Sauve qui peut... les poulets

Voici ce que j'ai appris en regardant un dvd intitulé Sauve qui peut... les poulets, à propos de l'industrialisation de l'élevage de poulets. Oui, le texte est long, mais sa lecture prend énormément moins de temps que de regarder le dvd.

Le reportage donne tout de suite le ton en présentant des images un peu affreuses de corps de poulets qui défilent sur des crochets et sont tranchés lorsqu'ils passent devant une lame. Avec 160 000 tonnes de poulet consommé chaque jour, le poulet est devenu une marchandise pour des entreprises agro-alimentaires mondiales.

Tout d'abord admirons une usine thaïlandaise. Le numéro 1 mondial du poulet est thailandais, il se nomme CP. Un commercial forcément objectif nous fait visiter l'usine (en omettant le côté obscur bien entendu). Une publicité de ce groupe dit que le poulet est plein de protéines, qu'il est peu gras [je dirais que ça dépend s'il est de bonne qualité], et il a bon goût [moi je trouve le poulet insipide, à part les vrais poulets fermiers]. Nous voyons de gigantesques poulaillers, 11 poulets au mètre carré, 16 000 par poulailler, 250 poulaillers, soit au total 4 millions de bêtes.

Grâce à une débauche de capteurs, partout et pour tout mesurer, la présence d'un seul humain suffit pour élever 100 000 poulets. La nourriture des poulets est exclusivement importée (maïs et soja).

Chaque jour 700 000 unités sortent de l'usine à poulets, débités par des humains. La chaîne de production regroupe une armée de gens en tenue bleue, seuls les yeux dépassent, les chefs ont un habit de couleur différente et un porte-voix. 20 000 personnes travaillent ici. Témoignage d'un employé recueilli à la cantine (sous les yeux du commercial, discours forcément sincère donc...) : « J'aime beaucoup ce travail, les chefs sont très gentils ».

Thaïlande et grippe aviaire. La Thaïlande est l'un des pays foyers de la grippe aviaire [comme par hasard]. Pour lutter contre cela, les animaux dans des poulaillers à l'air libre ont été abattus. Notre numéro un mondial n'a pas été inquiété, ses poulets sont soi-disant isolés du monde extérieur (nous verrons plus tard que cela est faux). Peut-être son influence au sein du gouvernement thailandais, et le fait qu'il aie même ses propres conseillers auprès du premier ministre y est pour quelque chose dans cette tranquillité...

Monsieur le commercial nous dit qu'il y a des analyses en continu sur ses poulets, « aucune raison de s'inquiéter », affirme-t-il. La preuve : les clients ne sont pas partis, et il y a même des nouveaux clients à cause de la grippe aviaire [on pourrait presque croire qu'ils ont cherché à arrêter les petits et moyens élevages afin d'augmenter la part de marché des gigantesques].

Revenons en Europe. Le poulet thaïlandais se vend très peu, en effet le poulet cru importé est surtaxé en Europe, cependant de plus en plus de poulet cru est importé du Brésil. Les plats cuisinés à base de poulet proviennent de l'étranger.
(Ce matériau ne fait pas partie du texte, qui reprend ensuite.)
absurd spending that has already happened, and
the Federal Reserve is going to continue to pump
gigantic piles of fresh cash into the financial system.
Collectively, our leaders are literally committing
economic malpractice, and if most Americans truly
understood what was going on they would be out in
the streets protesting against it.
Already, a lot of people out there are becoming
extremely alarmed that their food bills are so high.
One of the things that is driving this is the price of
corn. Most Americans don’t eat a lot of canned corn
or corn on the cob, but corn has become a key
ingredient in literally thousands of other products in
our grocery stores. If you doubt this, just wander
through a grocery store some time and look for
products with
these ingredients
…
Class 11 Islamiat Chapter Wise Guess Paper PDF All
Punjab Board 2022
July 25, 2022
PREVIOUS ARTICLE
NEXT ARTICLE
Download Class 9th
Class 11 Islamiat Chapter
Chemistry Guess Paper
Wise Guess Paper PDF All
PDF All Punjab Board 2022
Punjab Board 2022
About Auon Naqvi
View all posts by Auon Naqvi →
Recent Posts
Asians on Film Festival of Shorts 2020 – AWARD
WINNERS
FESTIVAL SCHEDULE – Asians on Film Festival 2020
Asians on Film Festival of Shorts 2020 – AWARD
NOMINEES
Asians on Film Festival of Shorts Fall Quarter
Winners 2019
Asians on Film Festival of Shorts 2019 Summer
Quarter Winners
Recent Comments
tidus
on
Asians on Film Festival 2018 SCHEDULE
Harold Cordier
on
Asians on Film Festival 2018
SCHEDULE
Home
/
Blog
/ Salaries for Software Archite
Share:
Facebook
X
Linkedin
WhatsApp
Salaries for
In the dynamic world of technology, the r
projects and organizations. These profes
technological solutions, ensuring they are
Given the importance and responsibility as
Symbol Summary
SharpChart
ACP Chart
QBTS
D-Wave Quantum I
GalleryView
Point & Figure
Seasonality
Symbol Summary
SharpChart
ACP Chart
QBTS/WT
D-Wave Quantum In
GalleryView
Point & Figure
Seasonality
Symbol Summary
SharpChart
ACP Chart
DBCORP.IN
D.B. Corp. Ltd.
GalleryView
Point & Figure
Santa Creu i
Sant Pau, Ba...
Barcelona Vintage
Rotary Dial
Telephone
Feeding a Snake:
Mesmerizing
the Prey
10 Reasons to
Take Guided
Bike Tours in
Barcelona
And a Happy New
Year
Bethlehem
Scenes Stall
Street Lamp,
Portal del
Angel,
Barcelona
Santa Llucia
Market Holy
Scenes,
L'Europe exporte son trop-plein de poulet cru vers l'Afrique, sous forme de poulets congelés. Au Cameroun une étude a montré que 83% des poulets congelés sont impropres à la consommation. Avant l'interdiction des farines animales, ces poulets étaient transformés en farine animale. Ces poulets étant moins chers que les poulets produits localement, ils détruisent le marché local : dans les années 80, le Cameroun s'auto-suffisait alimentairement à 90%, aujourd'hui c'est seulement 59%.

Retour en Thaïlande, du côté des petits éleveurs cette fois. Le gouvernement prépare une loi sanitaire imposant l'enfermement des volailles, un producteur dit que ses poulets vivent dans les arbres, en liberté, ils se nourrissent des insectes du potager, et donc il n'a pas besoin d'insecticides. Les petits éleveurs n'auront pas assez d'argent pour mettre en place le système d'enfermement. La guerre du poulet est emblématique, c'est l'interdiction de produire sa propre nourriture qui est en jeu.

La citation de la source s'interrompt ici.